Despite the hardships that come with farming, Rosales remains steadfast in her determination to provide for her family. “Walang ‘di kakayanin basta nakikita ko mga anak ko (There’s nothing I can’t endure as long as I see my children),” she shared. “At nilagay ko sa isip ko na, ang dami kong anak, kailangan ko silang mapagtapos. Kailangan ko silang suportahan bilang magulang (And I made it a point to remember that I have many children, and I need to ensure that they finish their education. As a parent, I need to support them).” Her unwavering commitment to her family and her farm is a testament to her strength and resilience as a farmer.

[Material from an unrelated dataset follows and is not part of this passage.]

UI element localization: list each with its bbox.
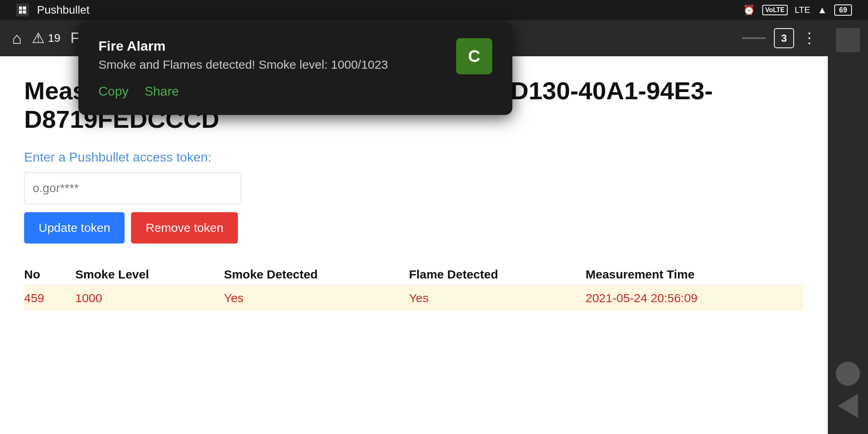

The importance of farm associations

Rosales is the president of the Samahan ng Magtatanim ng Gulay ng Mamala Uno, established in 2010. As a member of an association, they can access resources unavailable to individual farmers. The association plays a crucial role in connecting farmers to institutional buyers, who provide a more stable income compared to relying solely on the local market. Rosales has secured a strong partnership with her institutional buyer, the association is supplying over 5 tons of cabbage per week, alongside other produce like sweet potatoes, carrots, dill, and basil. She explained that the difference between having an institutional buyer and not having one is the level of certainty in earnings. With an institutional buyer, farmers can more easily calculate their income. Aside from the support they receive, they also get to meet various people who can be beneficial to their endeavors.

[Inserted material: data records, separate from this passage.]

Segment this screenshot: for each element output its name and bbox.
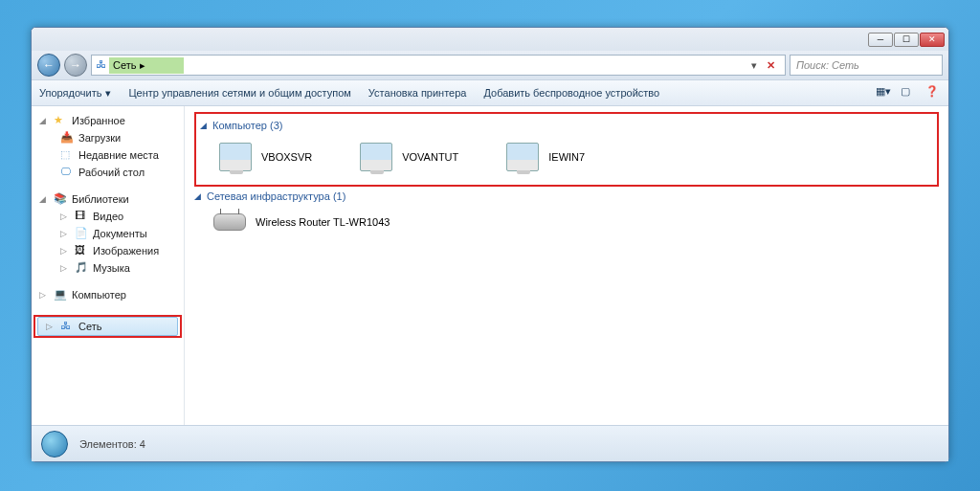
sidebar: ◢ ★ Избранное 📥 Загрузки ⬚ Недавние мест… bbox=[32, 106, 185, 425]
pc-icon bbox=[506, 143, 539, 171]
search-input[interactable]: Поиск: Сеть bbox=[790, 55, 943, 76]
body: ◢ ★ Избранное 📥 Загрузки ⬚ Недавние мест… bbox=[32, 106, 948, 425]
add-wireless-button[interactable]: Добавить беспроводное устройство bbox=[483, 87, 659, 99]
expand-icon: ▷ bbox=[46, 322, 56, 331]
router-icon bbox=[213, 213, 246, 231]
documents-icon: 📄 bbox=[75, 227, 88, 240]
pc-icon bbox=[360, 143, 392, 171]
sidebar-libraries[interactable]: ◢ 📚 Библиотеки bbox=[32, 190, 184, 208]
refresh-dropdown-icon[interactable]: ▾ bbox=[747, 59, 761, 72]
sidebar-network[interactable]: ▷ 🖧 Сеть bbox=[37, 317, 178, 336]
help-icon[interactable]: ❓ bbox=[925, 85, 941, 100]
statusbar: Элементов: 4 bbox=[32, 425, 948, 461]
desktop-icon: 🖵 bbox=[60, 166, 74, 179]
minimize-button[interactable]: ─ bbox=[868, 33, 893, 47]
network-center-button[interactable]: Центр управления сетями и общим доступом bbox=[128, 87, 350, 99]
router-item[interactable]: Wireless Router TL-WR1043 bbox=[213, 213, 390, 231]
organize-button[interactable]: Упорядочить ▾ bbox=[39, 87, 111, 100]
music-icon: 🎵 bbox=[75, 261, 88, 275]
collapse-icon: ◢ bbox=[39, 194, 49, 204]
maximize-button[interactable]: ☐ bbox=[894, 33, 919, 47]
infra-list: Wireless Router TL-WR1043 bbox=[194, 206, 939, 242]
search-placeholder: Поиск: Сеть bbox=[796, 59, 859, 71]
collapse-icon: ◢ bbox=[194, 191, 201, 201]
network-globe-icon bbox=[41, 431, 68, 458]
computer-item[interactable]: IEWIN7 bbox=[506, 143, 585, 171]
status-count: Элементов: 4 bbox=[79, 438, 145, 450]
network-icon: 🖧 bbox=[60, 320, 74, 333]
back-button[interactable]: ← bbox=[37, 54, 60, 77]
sidebar-item-downloads[interactable]: 📥 Загрузки bbox=[32, 129, 184, 146]
expand-icon: ▷ bbox=[60, 229, 70, 238]
expand-icon: ▷ bbox=[39, 290, 49, 300]
breadcrumb-label: Сеть bbox=[113, 59, 136, 71]
pc-icon bbox=[219, 143, 252, 171]
sidebar-favorites[interactable]: ◢ ★ Избранное bbox=[32, 112, 184, 129]
downloads-icon: 📥 bbox=[60, 131, 74, 145]
stop-icon[interactable]: ✕ bbox=[761, 59, 781, 72]
address-bar: ← → 🖧 Сеть ▸ ▾ ✕ Поиск: Сеть bbox=[32, 51, 948, 79]
sidebar-computer[interactable]: ▷ 💻 Компьютер bbox=[32, 286, 184, 303]
sidebar-item-documents[interactable]: ▷ 📄 Документы bbox=[32, 225, 184, 242]
collapse-icon: ◢ bbox=[200, 121, 207, 130]
computers-list: VBOXSVR VOVANTUT IEWIN7 bbox=[200, 135, 933, 183]
address-field[interactable]: 🖧 Сеть ▸ ▾ ✕ bbox=[91, 55, 786, 76]
computer-item[interactable]: VOVANTUT bbox=[360, 143, 458, 171]
view-options-icon[interactable]: ▦▾ bbox=[876, 85, 891, 100]
preview-pane-icon[interactable]: ▢ bbox=[901, 85, 916, 100]
expand-icon: ▷ bbox=[60, 212, 70, 221]
sidebar-item-desktop[interactable]: 🖵 Рабочий стол bbox=[32, 164, 184, 181]
content-pane: ◢ Компьютер (3) VBOXSVR VOVANTUT IEWIN7 bbox=[185, 106, 948, 425]
highlight-annotation: ▷ 🖧 Сеть bbox=[33, 315, 182, 338]
expand-icon: ▷ bbox=[60, 246, 70, 256]
sidebar-item-recent[interactable]: ⬚ Недавние места bbox=[32, 146, 184, 164]
sidebar-item-pictures[interactable]: ▷ 🖼 Изображения bbox=[32, 242, 184, 259]
collapse-icon: ◢ bbox=[39, 116, 49, 125]
recent-icon: ⬚ bbox=[60, 148, 74, 162]
section-computers[interactable]: ◢ Компьютер (3) bbox=[200, 116, 933, 135]
computer-item[interactable]: VBOXSVR bbox=[219, 143, 312, 171]
forward-button[interactable]: → bbox=[64, 54, 87, 77]
highlight-annotation: ◢ Компьютер (3) VBOXSVR VOVANTUT IEWIN7 bbox=[194, 112, 939, 187]
expand-icon: ▷ bbox=[60, 263, 70, 273]
pictures-icon: 🖼 bbox=[75, 244, 88, 257]
video-icon: 🎞 bbox=[75, 210, 88, 223]
titlebar: ─ ☐ ✕ bbox=[32, 28, 948, 51]
section-infrastructure[interactable]: ◢ Сетевая инфраструктура (1) bbox=[194, 187, 939, 206]
toolbar: Упорядочить ▾ Центр управления сетями и … bbox=[32, 79, 948, 106]
breadcrumb-network[interactable]: Сеть ▸ bbox=[109, 57, 184, 74]
chevron-down-icon: ▾ bbox=[105, 87, 111, 100]
explorer-window: ─ ☐ ✕ ← → 🖧 Сеть ▸ ▾ ✕ Поиск: Сеть Упоря… bbox=[31, 27, 949, 462]
add-printer-button[interactable]: Установка принтера bbox=[368, 87, 467, 99]
star-icon: ★ bbox=[54, 114, 67, 127]
network-icon: 🖧 bbox=[96, 58, 109, 72]
sidebar-item-music[interactable]: ▷ 🎵 Музыка bbox=[32, 259, 184, 277]
sidebar-item-videos[interactable]: ▷ 🎞 Видео bbox=[32, 208, 184, 225]
breadcrumb-arrow: ▸ bbox=[140, 59, 145, 72]
computer-icon: 💻 bbox=[54, 288, 67, 301]
libraries-icon: 📚 bbox=[54, 192, 67, 206]
close-button[interactable]: ✕ bbox=[920, 33, 945, 47]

Site visit of the Samahan ng Magtatanim ng Gulay ng Mamala 1 farmers’ association. (Amelia Rosales)

Farming as a business

Treating farming as a business is essential because “kung ang ilalagay mo lang sa isip ay basta pagsasaka lang, parang walang paroroonan (If you only think of farming as just farming, it might feel like there is no future in it)”.

According to her, proper financial management and data analysis help farmers understand their profitability and adjust their strategies as needed. She emphasizes the importance of recording daily farm activities, with her happiest farming experience being a high-priced radish harvest that brought joy to her family.

Cabbage planted in high elevation and colder temperatures forms heads easier. (Amelia Rosales)

Rosales cultivates various crops simultaneously, providing a safety net if one crop fails. This strategy has allowed her to support her children’s education, proving that farming can indeed be lucrative.

Rosales advises farmers not to rely on a single crop but to cultivate a variety of crops to secure alternative income sources. They plant various crops simultaneously, such as cabbage, sweet potatoes, carrots, radishes, and bok choy. This means that they don’t just plant one type of crop, but instead diversity in farming. If they don’t profit from radishes, for example, they can still make up for it with sweet potatoes and cabbage. If their cabbage crops aren’t successful due to a storm, they still have sweet potatoes planted. This means that they never end up with nothing.

Open to new ideas and techniques, Rosales is constantly experimenting to optimize her farming practices. She employs Good Agricultural Practices (GAP), avoiding excessive pesticide use. Her unique marketing technique involves sending text messages to friends and acquaintances, offering her produce at friendly prices.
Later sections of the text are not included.